A cross sectional study was conducted on 2008 in Fort Wayna, Indiana. This study was conducted to determine the prevalence of elevated blood lead levels(BLLs) among children of Burmese Refugees and potential sources of lead exposure. A case was defined as an elevated venous BLL (≥10µg/dl), prevalence was compared with all Indiana children screened. Environmental and product samples were tested for lead. The results show 14 of 197 (7.1%) children had elevated BLLs (prevalence ratio 10.7), that ranged from 10.2-29.0µg/dl. Laboratory testing identified a traditional ethnic digestive remedy, Daw Tway, containing a median 520 ppm lead.13

A study conducted on Lead Poisoning: More than a Medical problem. Medical records of 236 Newark, New Jersey children hospitalized and chelated for lead poisoning in 1977 through 1980 were reviewed to determine the progress had been made in eradicating the disease since 1972. Results show that the number of treated asymptomatic children, ages 1-6 began to rise after 1976 and was higher in 1980 than in 1972 when the Newark Lead Poisoning Prevention and Control Program first began. The increase in numbers and rates indicates that childhood lead poisoning still exists as an environmental and social problem.14

A conference conducted by The George Foundation on 8th and 10th February 1999 regarding lead poisoning highlighted the results of a major blood lead survey of Indian Children. The study involved the collection of approximately 22,000 samples from children, pregnant women and workers in the battery and paint industries. The results for children under 12 years based on just PbB (lead in Blood) data indicated that PbB was greater than 10µg/dl for 52.4% of children in India.6

A Cross sectional study on Outbreak of fatal childhood lead poisoning was conducted in villages in Northwestern, Nigeria, in May 2010. The researchers surveyed 119 family compounds. Of 463 children less than 5 years of age, 118(25%) had died in the previous year.

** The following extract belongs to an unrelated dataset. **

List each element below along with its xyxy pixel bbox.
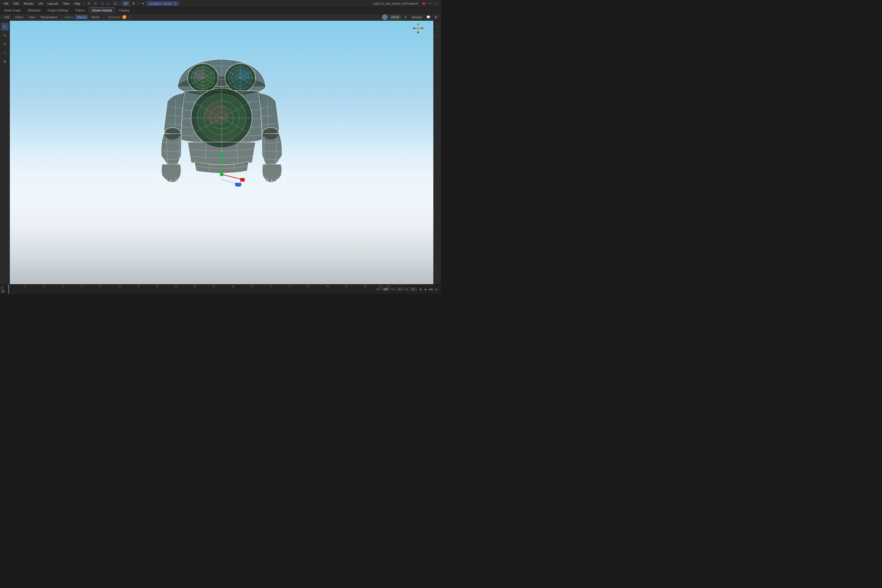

6 They tested 59 %( 204/345) of children less than 5 years of age, among that 97% (198/204) of children had blood lead levels(BLLs) ≥45µg/dl. 15

A 32 item questionnaire was developed by Philadelphia Department of Public Health to assess knowledge and perceptions of family care givers of children younger than age 8. 80 family caregivers were interviewed. About 61% of the sample identified eating paint chips as a cause of lead poisoning, whereas only 15% identified lead paint dust as a source of lead poisoning. Approximately 49% of the caregivers reported that they “never” or only “sometimes” perform recommended prevention activities.16

A 24-question test regarding lead poisoning and its prevention (Chicago Lead Knowledge Test) was developed. It was self-administered by a sample of 2225 parents of 0 to 6 Year old children. A 1-way analysis of variance (ANOVA) was used to determine the association. The mean Chicago Lead Knowledge Test score was 12.2 (SD, 3.7).The researchers came to the conclusion that Parents do not have much knowledge of ways to prevent childhood lead poisoning. Information from a health care provider can aid parental knowledge of demographic descriptors with test scores.17

6.3 STATEMENT OF THE PROBLEM

A study to assess the effectiveness of self instructional module on knowledge regarding prevention of lead poisoning among mothers of children under six years of age in selected rural community area , Bengaluru.

6.4 OBJECTIVES OF THE STUDY:-

1. To assess the level of knowledge on lead poisoning among mothers of children under six years of age. 2. To develop self instructional module on prevention of lead poisoning in children 3. To assess the effectiveness of self instructional module by analyzing the pre test and post test knowledge score.

7 4. To determine the association between the pre test and post test knowledge score among mothers of Children under six years of age with selected demographic variables

6.5 OPERATIONAL DEFINITIONS:-

Effectiveness: - It refers to the gain in knowledge of mothers of children under six years of age regarding prevention of lead poisoning after providing self instructional module as measured by the instrument and evaluated by the post test knowledge scores.

Self Instructional Module: - It refers to the self contained instructional material that contain information on lead poisoning and its prevention which can be used by the mothers of children under six years of age for self learning .

Knowledge: - It refers to the level of understanding and awareness of mothers of children under six years of age regarding prevention of lead poisoning as measured by knowledge questionnaire.

Prevention: - It refers to the measures taken by the mothers of children under six years of age in avoiding the occurrence or minimizing the risk of lead poisoning.

Lead poisoning: - It is the presence of excessive level of lead in the body caused by ingestion, inhalation, or absorption of lead which will be harmful to the body.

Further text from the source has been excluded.